In Spring 1787, Saint-Georges stayed in London with fencing masters Domenico Angelo and Henry, his son, whom he knew as an apprentice from early years in Paris. They arranged exhibition matches for him, including one at Carlton House, before the Prince of Wales. After sparring with him, carte and tierce, the prince matched Saint-Georges with several renowned masters. One included La Chevalière d'Éon, aged 59, in a voluminous black frock. A painting by Abbé Alexandre-Auguste Robineau, violinist-composer, and painter, showed the Prince and his entourage watching Mlle D'Éon score a hit on Saint-Georges, giving rise to rumors that the Frenchman allowed it out of gallantry for a lady.[21] But, as Saint-Georges had fenced with dragoon Captain d'Éon in Paris, he probably was deferring to her age. Saint-Georges played one of Robineau's concertos at the Anacreontic Society.[22] It is supposed he delivered Brissot's request to translate the publications of the abolitionists MPs William Wilberforce, John Wilkes, and Reverend Thomas Clarkson into French. Before Saint-Georges left England, Mather Brown painted his portrait and presented it to Henry. Asked by Mrs Angelo if it was a true likeness, Saint-Georges replied: "Alas, Madame it is frightfully so."

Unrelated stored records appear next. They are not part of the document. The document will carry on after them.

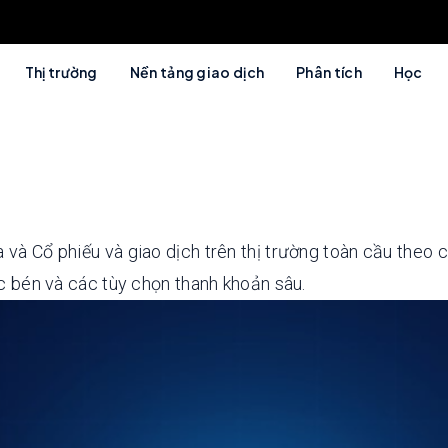
Thị trường
Nền tảng giao dịch
Phân tích
Học
 và Cổ phiếu và giao dịch trên thị trường toàn cầu theo c
ắc bén và các tùy chọn thanh khoản sâu.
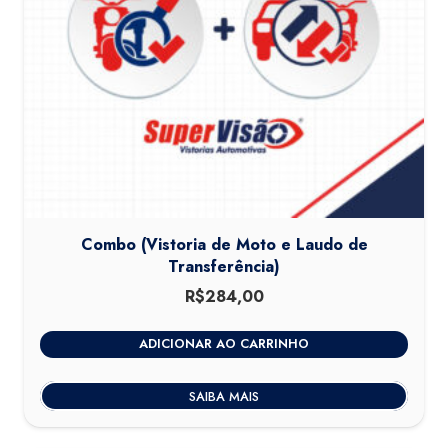
Combo (Vistoria de Moto e Laudo de
Transferência)
R$
284,00
ADICIONAR AO CARRINHO
SAIBA MAIS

Back in Paris, he completed and produced his latest opéra comique, La Fille Garçon, at the Théâtre des Italiens. The critics found the libretto wanting. "The piece, [was] sustained only by the music of Monsieur de Saint Georges... The success he obtained should serve as an encouragement to continue enriching this theatre with his productions."[23]
Meanwhile, having nearly completed the reconstruction of the Palais-Royal, the Duke had opened several new theaters. The smallest was the Théâtre Beaujolais, a marionette theater for children, named after his youngest son, the Duc de Beaujolais. The lead singers of the Opéra provided the voices for the puppets. Saint-Georges wrote the music of Le Marchand de Marrons (The Chestnut Vendor) for this theater, with a libretto by Madame de Genlis, Philippe's former mistress and then confidential adviser.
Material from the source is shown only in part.